Citing the tough choices that individual Americans have had to make during the recent recession, the bipartisan chairmen of the president's debt reduction panel called for the country's lawmakers to make the same difficult decisions on Wednesday.
"The American people are counting on us to put politics aside, pull together not pull apart, and agree on a plan to live within our means and make America strong for the long haul," wrote Erskine Bowles and Alan Simpson, chairmen of the National Commission on Fiscal Responsibility and Reform.

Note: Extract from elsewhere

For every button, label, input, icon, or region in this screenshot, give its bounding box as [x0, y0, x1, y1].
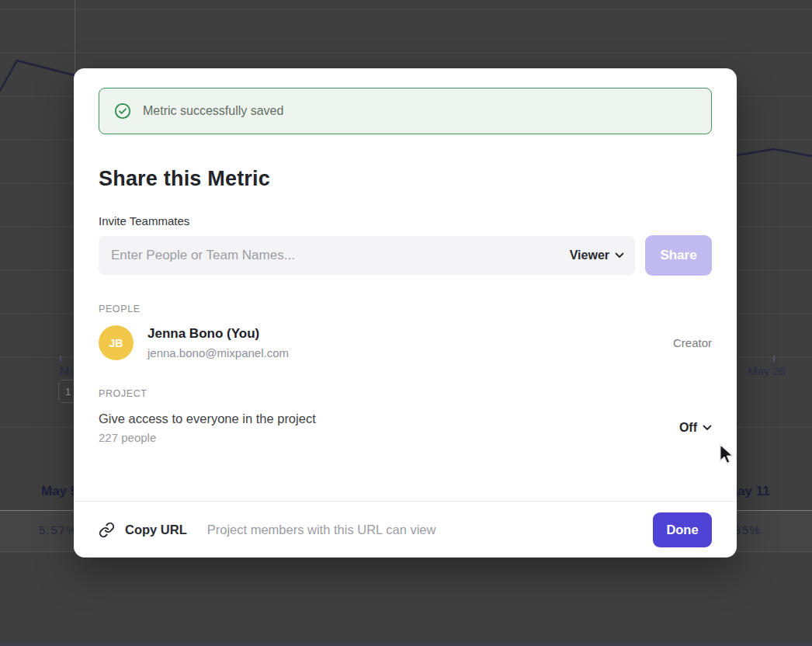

To that end, their draft report calls for federal budget cuts up to $200 billion a year in domestic and defense spending cuts.
Their proposals to cut Social Security and Medicare are already getting a lot of adverse reactions. But since you're here at a tax blog, let's look at what the debt reduction panel suggests in this area.
The big item is a general, and often expressed, wish: Reform and simplify the tax code. Bowles and Simpson say this could be done by broadening the tax base, lowering tax rates and bringing down the deficit.
They also want to abolish the alternative minimum tax, cut backdoor spending in the tax code, raise the federal gas excise tax and improve taxpayer compliance.
C'mon guys! Give us something hard to do!
My cynical sarcasm aside, I appreciate the call for a simpler tax system.
As for the tax rates, which most of us tend to be most concerned with, the panel suggests we consolidate the current five individual tax brackets into just three and have just a single corporate tax rate.
What the rates would be would depend on which tax breaks, such as the mortgage interest deduction or various child-related tax benefits, were kept or eliminated.
The lowest three individual tax rates would be 8 percent, 14 percent and 23 percent. If some tax breaks were added back, the rates would go as high as 13 percent, 21 percent and 28 percent.
The panel also examines other tax reform proposals that have been floated recently.
The bottom line, though, is that the debt reduction group is in favor of tax reform.
If the final report, due to Congress after at least 14 of the commission's 18 members sign off on it, keeps much of what's in this draft, the recommendations could offer some good starting points to at least begin the tax reform process.